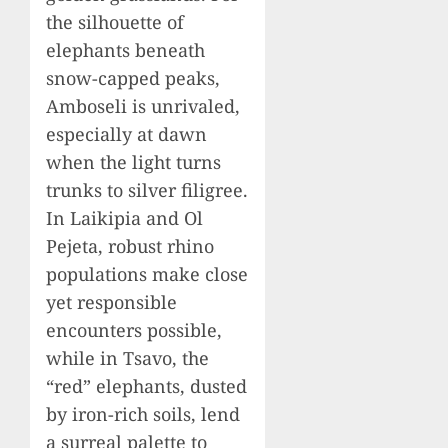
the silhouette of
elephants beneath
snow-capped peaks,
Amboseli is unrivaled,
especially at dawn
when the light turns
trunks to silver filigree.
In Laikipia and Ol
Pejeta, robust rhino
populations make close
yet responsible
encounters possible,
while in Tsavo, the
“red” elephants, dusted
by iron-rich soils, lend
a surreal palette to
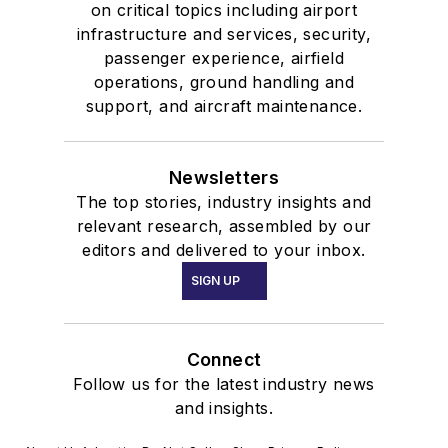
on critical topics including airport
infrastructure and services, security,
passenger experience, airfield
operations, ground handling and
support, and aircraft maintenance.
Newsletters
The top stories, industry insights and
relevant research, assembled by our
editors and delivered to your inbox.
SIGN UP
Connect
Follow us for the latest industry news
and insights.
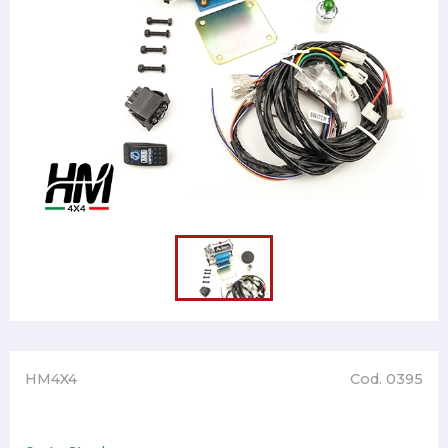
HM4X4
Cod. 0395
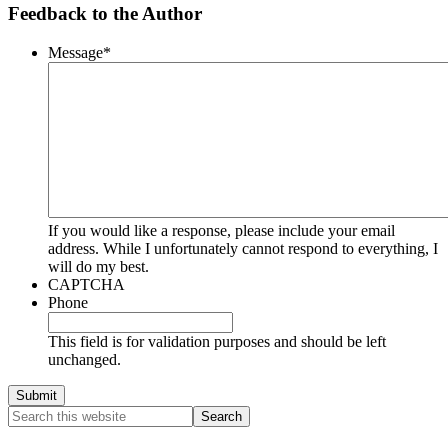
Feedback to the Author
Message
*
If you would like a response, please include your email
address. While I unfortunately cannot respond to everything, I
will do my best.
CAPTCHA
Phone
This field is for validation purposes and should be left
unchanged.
---
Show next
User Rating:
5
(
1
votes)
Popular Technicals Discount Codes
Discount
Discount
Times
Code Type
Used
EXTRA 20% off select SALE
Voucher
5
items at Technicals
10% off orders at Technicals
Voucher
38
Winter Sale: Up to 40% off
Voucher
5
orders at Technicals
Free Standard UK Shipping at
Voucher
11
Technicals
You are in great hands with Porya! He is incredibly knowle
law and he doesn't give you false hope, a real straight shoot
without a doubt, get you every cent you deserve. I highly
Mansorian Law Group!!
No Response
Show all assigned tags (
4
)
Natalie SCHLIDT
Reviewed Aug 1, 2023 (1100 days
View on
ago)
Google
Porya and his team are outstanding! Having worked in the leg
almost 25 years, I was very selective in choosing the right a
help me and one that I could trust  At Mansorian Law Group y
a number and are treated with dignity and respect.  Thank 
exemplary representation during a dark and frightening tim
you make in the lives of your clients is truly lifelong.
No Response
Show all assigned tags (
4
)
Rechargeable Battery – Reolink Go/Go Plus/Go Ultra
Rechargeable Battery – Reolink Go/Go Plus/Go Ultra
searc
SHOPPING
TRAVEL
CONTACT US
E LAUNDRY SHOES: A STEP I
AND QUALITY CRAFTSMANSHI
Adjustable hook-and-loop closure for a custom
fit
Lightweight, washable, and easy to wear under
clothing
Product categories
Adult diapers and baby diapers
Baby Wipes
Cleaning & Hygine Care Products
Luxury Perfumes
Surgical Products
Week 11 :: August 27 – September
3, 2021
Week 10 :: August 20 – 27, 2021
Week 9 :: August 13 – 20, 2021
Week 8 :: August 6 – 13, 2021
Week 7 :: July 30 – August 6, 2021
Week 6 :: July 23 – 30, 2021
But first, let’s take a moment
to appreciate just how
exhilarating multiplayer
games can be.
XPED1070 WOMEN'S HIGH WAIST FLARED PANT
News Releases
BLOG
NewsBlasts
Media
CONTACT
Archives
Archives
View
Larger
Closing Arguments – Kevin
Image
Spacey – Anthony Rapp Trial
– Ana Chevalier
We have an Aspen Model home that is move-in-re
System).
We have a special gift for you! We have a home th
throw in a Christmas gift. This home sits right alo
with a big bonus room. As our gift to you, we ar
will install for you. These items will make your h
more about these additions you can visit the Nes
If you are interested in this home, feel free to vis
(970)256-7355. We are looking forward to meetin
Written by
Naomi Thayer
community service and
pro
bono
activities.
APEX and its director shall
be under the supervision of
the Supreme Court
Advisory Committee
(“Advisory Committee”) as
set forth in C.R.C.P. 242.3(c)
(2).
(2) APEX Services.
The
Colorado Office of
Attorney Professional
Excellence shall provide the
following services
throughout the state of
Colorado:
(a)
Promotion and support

Activity:
With the line holding "the silhouette of" as the first and the line holding "by iron-rich soils, lend" as the last, set down that range of the entries above exactly, and nothing else.

Your response:
the silhouette of
elephants beneath
snow-capped peaks,
Amboseli is unrivaled,
especially at dawn
when the light turns
trunks to silver filigree.
In Laikipia and Ol
Pejeta, robust rhino
populations make close
yet responsible
encounters possible,
while in Tsavo, the
“red” elephants, dusted
by iron-rich soils, lend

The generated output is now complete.